Copy the following data exactly and drop the pictures.

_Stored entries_
────────────────────

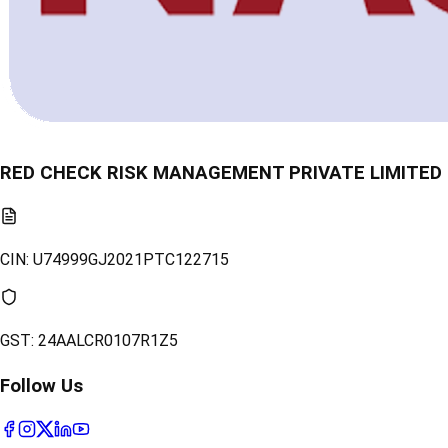
RED CHECK RISK MANAGEMENT PRIVATE LIMITED
CIN:
U74999GJ2021PTC122715
GST:
24AALCR0107R1Z5
Follow Us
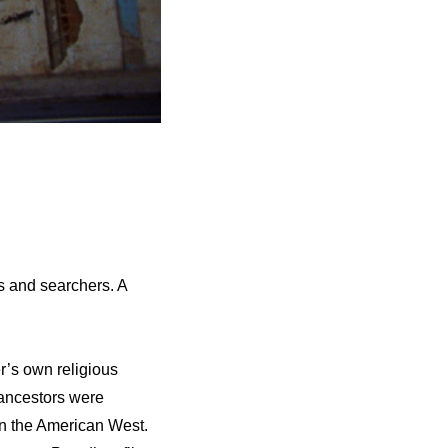
s and searchers. A
r’s own religious
 ancestors were
in the American West.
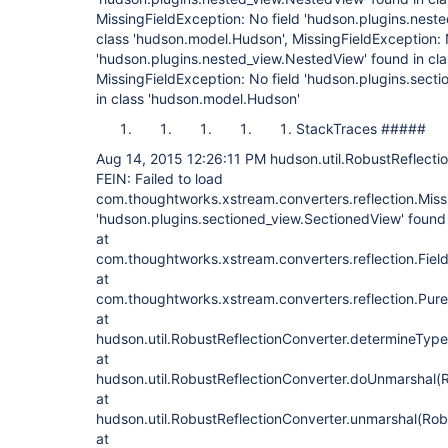
MissingFieldException: No field 'hudson.plugins.nest
class 'hudson.model.Hudson', MissingFieldException: 
'hudson.plugins.nested_view.NestedView' found in cl
MissingFieldException: No field 'hudson.plugins.sect
in class 'hudson.model.Hudson'
StackTraces #####
Aug 14, 2015 12:26:11 PM hudson.util.RobustReflecti
FEIN: Failed to load
com.thoughtworks.xstream.converters.reflection.Missi
'hudson.plugins.sectioned_view.SectionedView' found
at
com.thoughtworks.xstream.converters.reflection.FieldD
at
com.thoughtworks.xstream.converters.reflection.Pure
at
hudson.util.RobustReflectionConverter.determineType
at
hudson.util.RobustReflectionConverter.doUnmarshal(R
at
hudson.util.RobustReflectionConverter.unmarshal(Rob
at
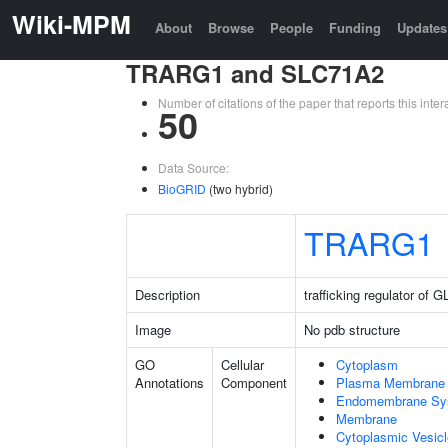
Wiki-MPM
About
Browse
People
Funding
Updates
TRARG1 and SLC71A2
Number of citations of the paper that reports this in
50
Data Source:
BioGRID
(two hybrid)
TRARG1
Description
trafficking regulator of
Image
No pdb structure
GO
Cellular
Cytoplasm
Annotations
Component
Plasma Membrane
Endomembrane Sy
Membrane
Cytoplasmic Vesic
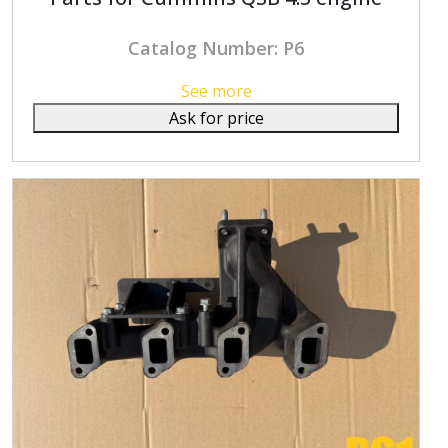
Catalog Number: P6
See more
Ask for price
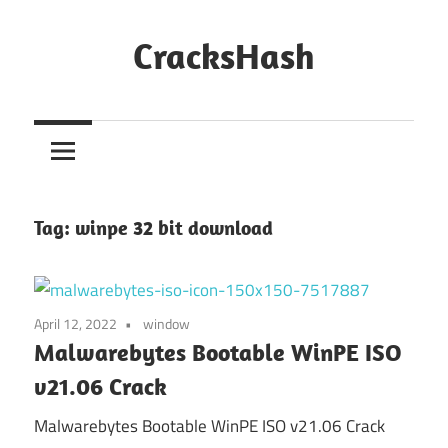
Skip
to
CracksHash
content
Peace
Out
Restrictions!
Tag:
winpe 32 bit download
April 12, 2022
window
Malwarebytes Bootable WinPE ISO
v21.06 Crack
Malwarebytes Bootable WinPE ISO v21.06 Crack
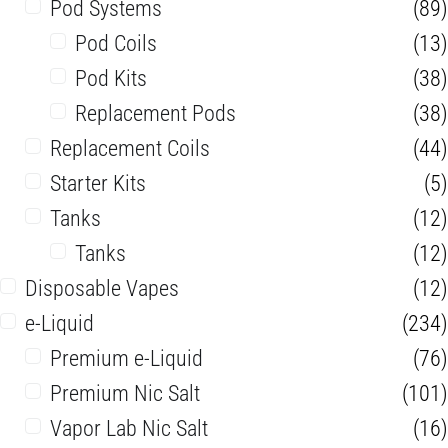
Pod Systems
(89)
Pod Coils
(13)
Pod Kits
(38)
Replacement Pods
(38)
Replacement Coils
(44)
Starter Kits
(5)
Tanks
(12)
Tanks
(12)
Disposable Vapes
(12)
e-Liquid
(234)
Premium e-Liquid
(76)
Premium Nic Salt
(101)
Vapor Lab Nic Salt
(16)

────────────────────

_ANSWER SECTION_
RED CHECK RISK MANAGEMENT PRIVATE LIMITED
CIN:
U74999GJ2021PTC122715
GST:
24AALCR0107R1Z5
Follow Us
s and searchers. A
r’s own religious
 ancestors were
in the American West.
MissingFieldException: No field 'hudson.plugins.nest
class 'hudson.model.Hudson', MissingFieldException: 
'hudson.plugins.nested_view.NestedView' found in cl
MissingFieldException: No field 'hudson.plugins.sect
in class 'hudson.model.Hudson'
StackTraces #####
Aug 14, 2015 12:26:11 PM hudson.util.RobustReflecti
FEIN: Failed to load
com.thoughtworks.xstream.converters.reflection.Missi
'hudson.plugins.sectioned_view.SectionedView' found
at
com.thoughtworks.xstream.converters.reflection.FieldD
at
com.thoughtworks.xstream.converters.reflection.Pure
at
hudson.util.RobustReflectionConverter.determineType
at
hudson.util.RobustReflectionConverter.doUnmarshal(R
at
hudson.util.RobustReflectionConverter.unmarshal(Rob
at
Wiki-MPM
About
Browse
People
Funding
Updates
TRARG1 and SLC71A2
Number of citations of the paper that reports this in
50
Data Source:
BioGRID
(two hybrid)
TRARG1
Description
trafficking regulator of
Image
No pdb structure
GO
Cellular
Cytoplasm
Annotations
Component
Plasma Membrane
Endomembrane Sy
Membrane
Cytoplasmic Vesic
Catalog Number: P6
See more
Ask for price
Skip
to
CracksHash
content
Peace
Out
Restrictions!
Tag:
winpe 32 bit download
April 12, 2022
window
Malwarebytes Bootable WinPE ISO
v21.06 Crack
Malwarebytes Bootable WinPE ISO v21.06 Crack
Pod Systems
(89)
Pod Coils
(13)
Pod Kits
(38)
Replacement Pods
(38)
Replacement Coils
(44)
Starter Kits
(5)
Tanks
(12)
Tanks
(12)
Disposable Vapes
(12)
e-Liquid
(234)
Premium e-Liquid
(76)
Premium Nic Salt
(101)
Vapor Lab Nic Salt
(16)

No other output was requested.